When Nelson Kwong and Neal Prabhu (partners in nkArchitect) passed on convincing images of a bright, contemporary, top-to-bottom renovation they invited me to see, they included the address. I was surprised to find its location on Emerson Avenue, one street over from the overhauled factory I live in.
I wasn’t expecting something like this in my own backyard. For years, young and not-so-young urban professionals, lured by relatively sensible housing prices, have been moving into this west-side working-class neighbourhood, near the intersection of Lansdowne Avenue and Dupont Street. Although many of them seem to be members of the so-called creative class, few have shown much interest in new architecture. The typical residential streetscape in the area – quick-built by developers on farmland a hundred years ago – has remained dowdy. We’ve needed some perking-up around here.
Mr. Kwong and Mr. Prabhu have delivered some, at an all-in cost of $400,000.
The exterior of their building is sharp without calling undue attention to itself. It sits comfortably on a conventional street, giving it fresh visual lift. Using the steeply pitched profile of the Edwardian family home they were given to work with, the architects have fashioned a streetside façade that is neat and simple.
Exterior brick painted white on the first level contrasts with black stucco above. The recess for the stepped-up porch at the front door is echoed by a similar second-floor opening, a terrace off the master bedroom. Given the contemporary styling of the outside, a casual observer could be forgiven for assuming the whole building is a new, unified post-modern composition, pitched roof and all, instead of what it is in fact: a revision of an old rooming house, once diced up into tiny compartments.
The owner, a copywriter who works at home and lives alone, had definite and somewhat out-of-the-ordinary ideas about how the tight (just 1,200 square feet) interior should operate, and the architects designed accordingly.
He wanted ample but secluded space in which to write, for instance; a little home office in a converted bedroom or a nook on a landing would not do. Thus, the entire third level, the attic under the rafters, has become a study that is almost empty except for a large desk and chair and a neat row of reference books.
(The tastes of writers about the outfitting of their workplaces differ widely and sharply. While I would like to write in a floor-sized suite high over the street, at the top of a narrow staircase, as the copywriter does, I could never tap out a line in a strict, austere room of the sort that obviously suits him well.)

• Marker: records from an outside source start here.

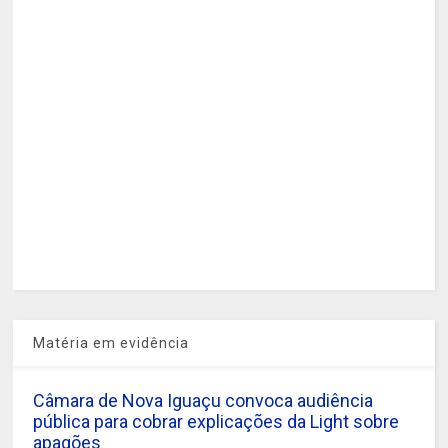
Matéria em evidência
Câmara de Nova Iguaçu convoca audiência
pública para cobrar explicações da Light sobre
apagões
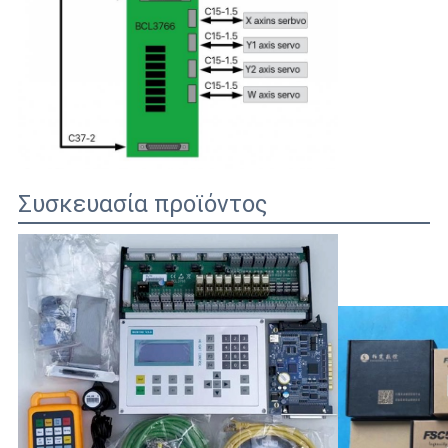
Συσκευασία προϊόντος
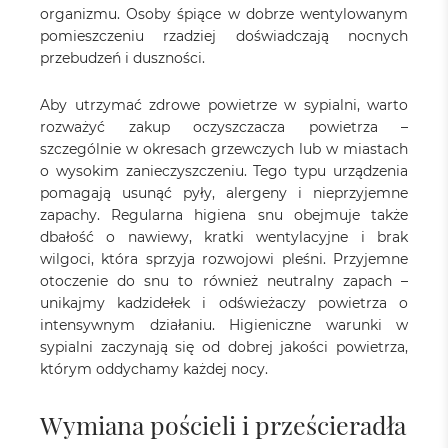
organizmu. Osoby śpiące w dobrze wentylowanym
pomieszczeniu rzadziej doświadczają nocnych
przebudzeń i duszności.
Aby utrzymać zdrowe powietrze w sypialni, warto
rozważyć zakup oczyszczacza powietrza –
szczególnie w okresach grzewczych lub w miastach
o wysokim zanieczyszczeniu. Tego typu urządzenia
pomagają usunąć pyły, alergeny i nieprzyjemne
zapachy. Regularna higiena snu obejmuje także
dbałość o nawiewy, kratki wentylacyjne i brak
wilgoci, która sprzyja rozwojowi pleśni. Przyjemne
otoczenie do snu to również neutralny zapach –
unikajmy kadzidełek i odświeżaczy powietrza o
intensywnym działaniu. Higieniczne warunki w
sypialni zaczynają się od dobrej jakości powietrza,
którym oddychamy każdej nocy.
Wymiana pościeli i prześcieradła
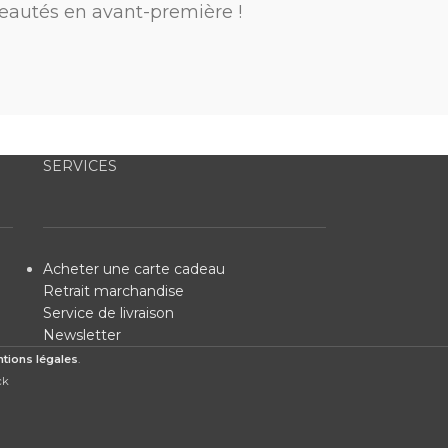
eautés en avant-première !
SERVICES
Acheter une carte cadeau
Retrait marchandise
Service de livraison
Newsletter
tions légales
.
ck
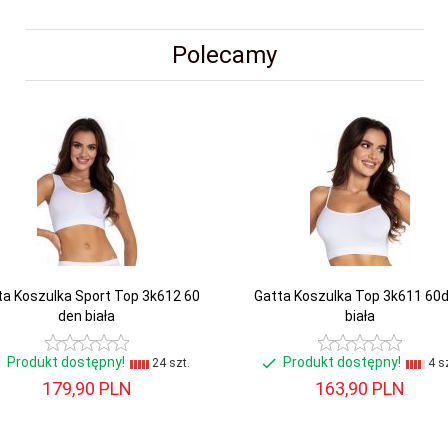
Polecamy
ta Koszulka Sport Top 3k612 60
Gatta Koszulka Top 3k611 60
den biała
biała
Produkt dostępny!
Produkt dostępny!
24 szt.
4 sz
179,
90
PLN
163,
90
PLN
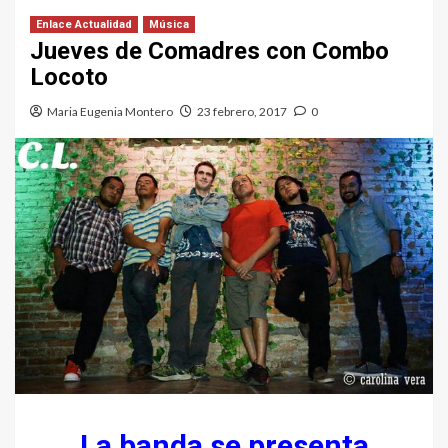
Enlace Actualidad
Música
Jueves de Comadres con Combo
Locoto
Maria Eugenia Montero
23 febrero, 2017
0
La banda se presenta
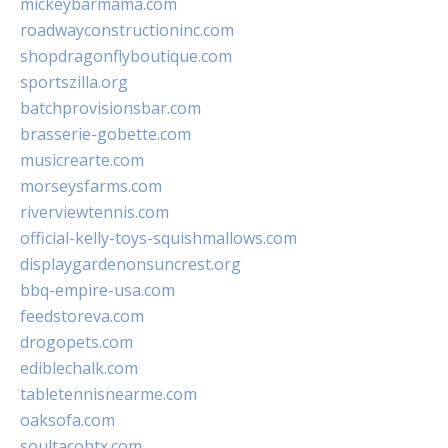
mickeybarmama.com
roadwayconstructioninc.com
shopdragonflyboutique.com
sportszilla.org
batchprovisionsbar.com
brasserie-gobette.com
musicrearte.com
morseysfarms.com
riverviewtennis.com
official-kelly-toys-squishmallows.com
displaygardenonsuncrest.org
bbq-empire-usa.com
feedstoreva.com
drogopets.com
ediblechalk.com
tabletennisnearme.com
oaksofa.com
soultacohtx.com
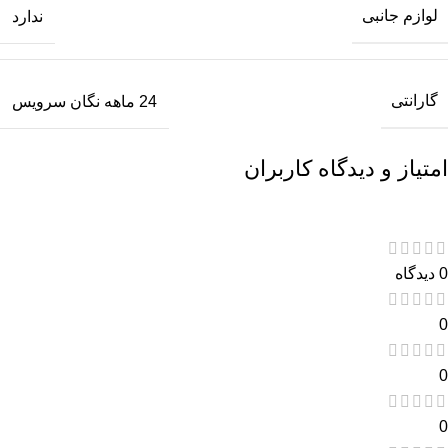
لوازم جانبی
ندارد
گارانتی
24 ماهه نگان سرویس
امتیاز و دیدگاه کاربران
0 دیدگاه
0
0
0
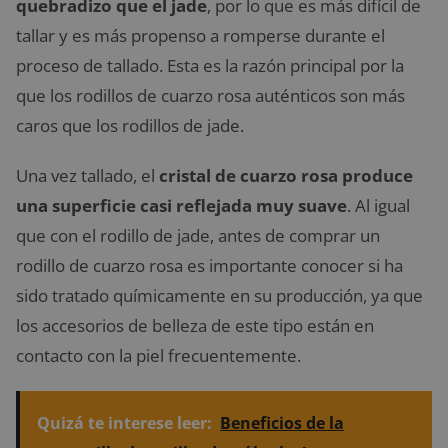
quebradizo que el jade
, por lo que es más difícil de
tallar y es más propenso a romperse durante el
proceso de tallado. Esta es la razón principal por la
que los rodillos de cuarzo rosa auténticos son más
caros que los rodillos de jade.
Una vez tallado, el
cristal de cuarzo rosa produce
una superficie casi reflejada muy suave
. Al igual
que con el rodillo de jade, antes de comprar un
rodillo de cuarzo rosa es importante conocer si ha
sido tratado químicamente en su producción, ya que
los accesorios de belleza de este tipo están en
contacto con la piel frecuentemente.
Quizá te interese leer:
Beneficios de la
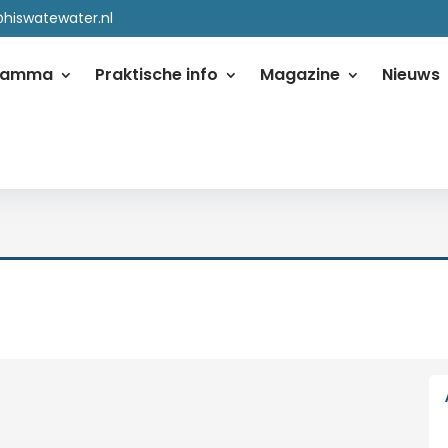
@hiswatewater.nl
ramma
Praktische info
Magazine
Nieuws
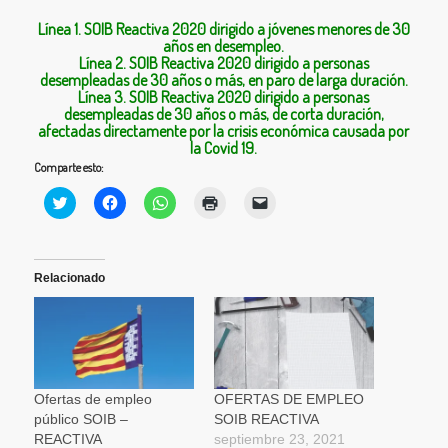
Línea 1. SOIB Reactiva 2020 dirigido a jóvenes menores de 30
años en desempleo.
Línea 2. SOIB Reactiva 2020 dirigido a personas
desempleadas de 30 años o más, en paro de larga duración.
Línea 3. SOIB Reactiva 2020 dirigido a personas
desempleadas de 30 años o más, de corta duración,
afectadas directamente por la crisis económica causada por
la Covid 19.
Comparte esto:
Haz
Haz
Haz
Haz
Haz
clic
clic
clic
clic
clic
para
para
para
para
para
compartir
compartir
compartir
imprimir
enviar
en
en
en
(Se
un
Twitter
Facebook
WhatsApp
abre
enlace
(Se
(Se
(Se
en
por
Relacionado
abre
abre
abre
una
correo
en
en
en
ventana
electrónico
una
una
una
nueva)
a
ventana
ventana
ventana
un
nueva)
nueva)
nueva)
amigo
(Se
abre
en
una
Ofertas de empleo
OFERTAS DE EMPLEO
ventana
público SOIB –
SOIB REACTIVA
nueva)
REACTIVA
septiembre 23, 2021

He also wanted a special kind of ground floor. It should feature a kitchen, a dining area for eight, and a living room, since, after all, this was to be his home. But it also had to function as a less-than-private place (like a boardroom), where the copywriter could hold meetings appropriate to his trade.
The architects’ reply to this request has involved a few interesting stretches and compactings in the open-plan interior of the main floor. The kitchen components have been squeezed against the back wall, making them things one hardly notices upon entering through the front door. (The effect is rather like that of a galley kitchen in a small condominium apartment.)

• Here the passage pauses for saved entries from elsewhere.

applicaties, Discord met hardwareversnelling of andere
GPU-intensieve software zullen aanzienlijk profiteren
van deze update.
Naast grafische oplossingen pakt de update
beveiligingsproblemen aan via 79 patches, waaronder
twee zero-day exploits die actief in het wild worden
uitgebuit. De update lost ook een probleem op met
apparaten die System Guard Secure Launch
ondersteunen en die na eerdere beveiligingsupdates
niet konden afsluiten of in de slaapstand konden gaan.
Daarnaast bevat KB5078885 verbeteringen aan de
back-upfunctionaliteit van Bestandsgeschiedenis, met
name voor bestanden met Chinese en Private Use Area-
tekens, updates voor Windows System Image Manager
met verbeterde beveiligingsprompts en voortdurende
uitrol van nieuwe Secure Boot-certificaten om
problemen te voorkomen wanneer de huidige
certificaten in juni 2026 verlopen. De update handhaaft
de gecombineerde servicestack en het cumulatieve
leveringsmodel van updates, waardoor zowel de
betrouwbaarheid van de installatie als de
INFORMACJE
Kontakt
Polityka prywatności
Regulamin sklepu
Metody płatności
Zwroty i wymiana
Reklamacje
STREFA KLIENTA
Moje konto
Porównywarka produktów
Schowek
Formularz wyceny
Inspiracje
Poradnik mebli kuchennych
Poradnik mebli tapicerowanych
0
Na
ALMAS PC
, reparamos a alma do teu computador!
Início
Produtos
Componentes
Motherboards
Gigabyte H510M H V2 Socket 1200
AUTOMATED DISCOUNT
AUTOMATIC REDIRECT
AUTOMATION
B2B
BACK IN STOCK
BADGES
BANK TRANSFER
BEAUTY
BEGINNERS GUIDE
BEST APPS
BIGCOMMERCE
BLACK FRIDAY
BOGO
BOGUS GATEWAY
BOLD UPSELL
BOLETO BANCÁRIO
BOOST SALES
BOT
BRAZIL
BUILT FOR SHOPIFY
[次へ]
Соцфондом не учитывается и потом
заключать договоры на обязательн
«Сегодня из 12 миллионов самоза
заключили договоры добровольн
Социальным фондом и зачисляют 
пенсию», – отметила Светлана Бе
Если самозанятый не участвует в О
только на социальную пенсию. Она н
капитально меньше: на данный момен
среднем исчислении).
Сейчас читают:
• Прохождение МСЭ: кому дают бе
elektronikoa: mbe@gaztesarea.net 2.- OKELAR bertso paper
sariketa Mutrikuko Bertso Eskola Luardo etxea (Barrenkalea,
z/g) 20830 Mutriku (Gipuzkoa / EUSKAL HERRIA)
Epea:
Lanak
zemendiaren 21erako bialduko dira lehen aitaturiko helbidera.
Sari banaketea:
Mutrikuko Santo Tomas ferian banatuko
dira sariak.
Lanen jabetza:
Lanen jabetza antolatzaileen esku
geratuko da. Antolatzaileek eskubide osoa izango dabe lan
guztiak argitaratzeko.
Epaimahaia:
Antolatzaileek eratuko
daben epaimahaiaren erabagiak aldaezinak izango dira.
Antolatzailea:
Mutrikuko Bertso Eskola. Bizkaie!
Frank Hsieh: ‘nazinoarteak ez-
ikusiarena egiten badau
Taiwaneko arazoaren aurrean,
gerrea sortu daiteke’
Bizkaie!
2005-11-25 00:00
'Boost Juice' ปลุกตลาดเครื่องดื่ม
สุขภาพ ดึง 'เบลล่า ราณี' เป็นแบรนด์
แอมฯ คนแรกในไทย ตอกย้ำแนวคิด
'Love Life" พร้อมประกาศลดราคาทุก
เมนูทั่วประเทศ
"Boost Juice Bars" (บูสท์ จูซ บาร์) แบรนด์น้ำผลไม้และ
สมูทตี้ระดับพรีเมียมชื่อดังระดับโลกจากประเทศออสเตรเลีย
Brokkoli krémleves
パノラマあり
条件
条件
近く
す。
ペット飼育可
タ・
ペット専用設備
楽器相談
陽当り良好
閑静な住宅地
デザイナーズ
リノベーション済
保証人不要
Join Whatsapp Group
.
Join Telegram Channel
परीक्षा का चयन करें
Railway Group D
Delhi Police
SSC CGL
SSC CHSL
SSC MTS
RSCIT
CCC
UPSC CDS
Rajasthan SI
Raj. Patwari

The first thing you notice is the massive white Corian island, which extends from the obscure kitchen area toward the door and largely fills the space. At the end nearer the front door, the island turns into a table big enough to seat eight or more people come to dine or meet.

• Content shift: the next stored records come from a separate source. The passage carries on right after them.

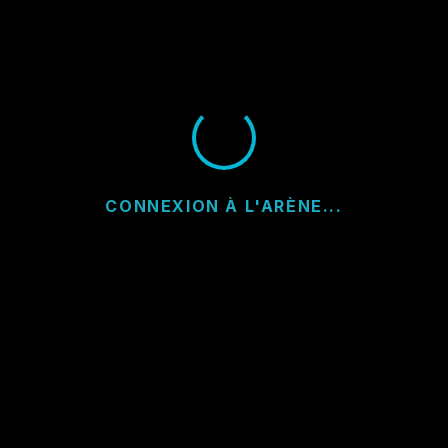
CONNEXION À L'ARÈNE...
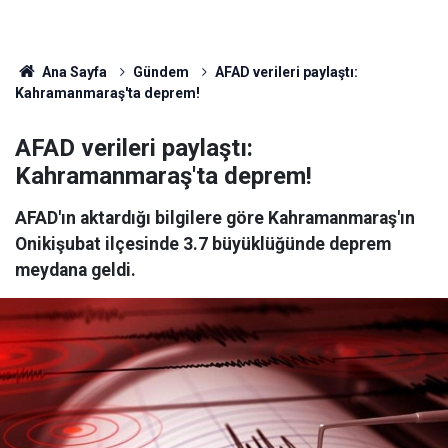
Ana Sayfa
Gündem
AFAD verileri paylaştı:
Kahramanmaraş'ta deprem!
AFAD verileri paylaştı:
Kahramanmaraş'ta deprem!
AFAD'ın aktardığı bilgilere göre Kahramanmaraş'ın
Onikişubat ilçesinde 3.7 büyüklüğünde deprem
meydana geldi.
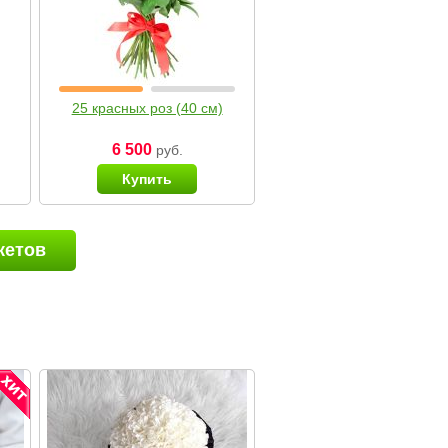
25 красных роз (40 см)
6 500
руб.
Купить
кетов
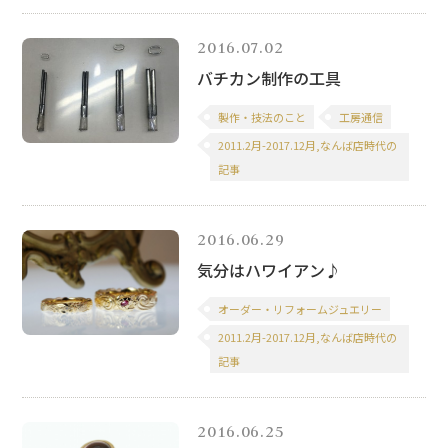
2016.07.02
バチカン制作の工具
製作・技法のこと
工房通信
2011.2月-2017.12月,なんば店時代の
記事
2016.06.29
気分はハワイアン♪
オーダー・リフォームジュエリー
2011.2月-2017.12月,なんば店時代の
記事
2016.06.25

The last thing you would notice, I suspect, is the living room. Hardly larger than the little toilet off the ground floor, this place is the right size for one or two people to relax and watch television – but serious conversation among a larger group of guests will be exchanged around the Corian island, or nowhere.
For the record: this house has two bedrooms on the second level – one small master suite and one small spare room – and the basement has a new slab, but is otherwise unfinished. The renovation included the slab, all new insulation and new windows. Also driving costs, Mr. Kwong wrote in an e-mail, “is that these old houses experience quite a bit of uneven settlement over the years,” which required the architects to re-level the floors and jack up part of the top storey and the roof.
The design by Mr. Kwong and Mr. Prabhu doesn’t shoot for the moon in any artistic sense. It’s an instance, not of avant-garde haute couture, but of efficient modern tailoring. Come to think of it, the other elderly architectural matrons in my neighbourhood could use exactly this kind of up- to-date stitchery. I hope they are taking note of the newly frocked house on Emerson Avenue.